Ten years after the 2010 World Cup the Supreme Court of Appeal has given judgment in a dispute between the South African Football Association and a travel business relating to travel arrangements for the competition. The parties had a settlement agreement which was in ‘full and final settlement’ of the dispute relating to whether SAFA had to provide air tickets to Fli-Afrika to enable it to book accommodation and related arrangements. The parties agreed to ‘release each other from any obligation implied or otherwise that may exist in connection with any such commitments’.

Fli-Afrika alleged that the settlement only related to future and not past obligations and sued for the booking disbursements it had incurred of about R14million.

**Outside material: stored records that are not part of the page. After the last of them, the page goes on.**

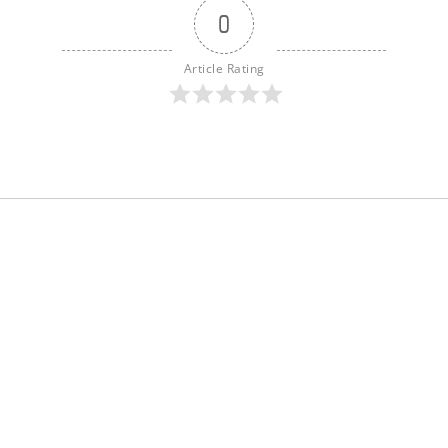
0
Article Rating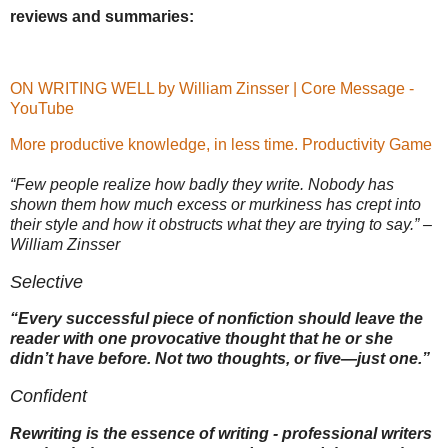
reviews and summaries:
ON WRITING WELL by William Zinsser | Core Message -
YouTube
More productive knowledge, in less time.
Productivity Game
“Few people realize how badly they write. Nobody has
shown them how much excess or murkiness has crept into
their style and how it obstructs what they are trying to say.” –
William Zinsser
Selective
“Every successful piece of nonfiction should leave the
reader with one provocative thought that he or she
didn’t have before. Not two thoughts, or five—just one.”
Confident
Rewriting is the essence of writing ‐ professional writers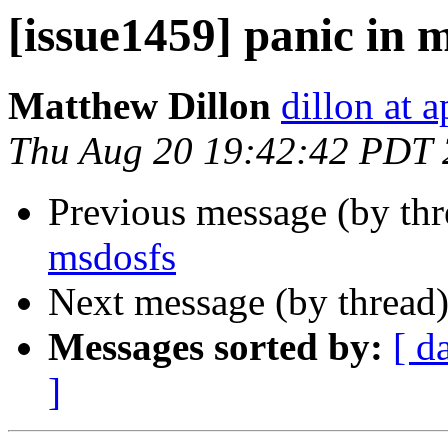
[issue1459] panic in 
Matthew Dillon
dillon at 
Thu Aug 20 19:42:42 PDT
Previous message (by th
msdosfs
Next message (by thread
Messages sorted by:
[ d
]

It was held that the settlement agreement identified the dispute between the parties and settled the dispute in three inter-locking clauses. It was clear that the agreement was, as it proclaimed, in full and final settlement of all obligations that had arisen, including any claims for damages that may have arisen by the time the settlement was concluded.

It would not have made any sense for the parties to conclude a settlement agreement that only purported to regulate any future relationship between them. Any obligations created had been extinguished by the settlement agreement.

Surprisingly the lower court had found in favour of Fli-Afrika. Settlements are settlements and must be respected.

The case is South African Football Association v Fli-Afrika Travel (Pty) Limited.